For a full list of BASHing data blog posts see the index page.     RSS

Finding one-to-many entries in a data table (updated)

The command described in this post is useful in data checking, but it's a little hard to explain what it actually does. It answers this question: Are there records with non-blank entries in field 1 that have multiple corresponding entries in field 2?

I'll start simple. The following list (filename "list") contains two comma-separated fields. There are a number of duplicates in the list, two partial blanks and several records where the same 3-letter field has a different 3-number field after it:


It'll be a little easier to see all that if I sort and uniqify "list":


What I'd like to do is select and tally the entries in "list" in which a non-blank first field has more than one partner in the second field. In other words, I want just the "aaa" and "ddd" tallies, not the blank, "bbb", "ccc" or "eee" tallies.

Here's the command I'll use, explained later in this post:

awk -F"," '$1 != "" {a[$1]++; b[$1][$2]++} \
END {for (i in b) {for (j in b[i]) \
{if (a[i]>b[i][j]) print b[i][j] "\t" i FS j}}}' list


Now why (you may be thinking) would I want just those "one to many" instances in a data table?
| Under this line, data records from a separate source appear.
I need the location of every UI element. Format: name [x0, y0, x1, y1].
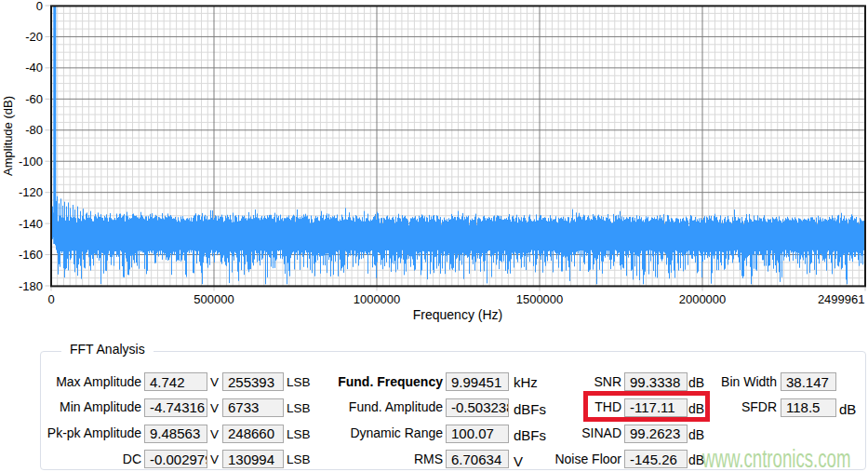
- svg-text:1000000: 1000000: [354, 292, 401, 306]
- svg-text:-60: -60: [25, 92, 43, 106]
- svg-text:Frequency (Hz): Frequency (Hz): [413, 307, 502, 322]
- svg-text:-20: -20: [25, 30, 43, 44]
- svg-text:-120: -120: [19, 185, 43, 199]
- svg-text:2499961: 2499961: [818, 292, 865, 306]
- svg-text:500000: 500000: [194, 292, 234, 306]
- svg-text:0: 0: [47, 292, 54, 306]
- svg-text:1500000: 1500000: [516, 292, 564, 306]
- svg-text:2000000: 2000000: [679, 292, 727, 306]
- svg-text:-140: -140: [19, 217, 43, 231]
- svg-text:0: 0: [36, 0, 43, 13]
- svg-text:-100: -100: [19, 155, 43, 169]
- svg-text:-160: -160: [19, 248, 43, 262]
- svg-text:-180: -180: [19, 279, 43, 293]
- svg-text:-80: -80: [25, 123, 43, 137]
- svg-text:-40: -40: [25, 61, 43, 74]
- svg-text:Amplitude (dB): Amplitude (dB): [1, 96, 15, 176]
Because it's a good way to find out if two fields that should always have the same pair of entries (like a customer ID number and that customer's home address in a sales contacts table) in fact have multiple second-field entries for the same first field.

I've saved this complicated command as a function, "one2many", and tweaked it for the field separator I always use, a tab:

one2many() { awk -F"\t" -v one="$2" -v many="$3" '$one != "" {a[$one]++; b[$one][$many]++} END {for (i in b) {for (j in b[i]) {if (a[i]>b[i][j]) print b[i][j] FS i FS j}}}' "$1"; }

The function takes three arguments: filename, number of first field, number of second field (the field where multiple values might be found).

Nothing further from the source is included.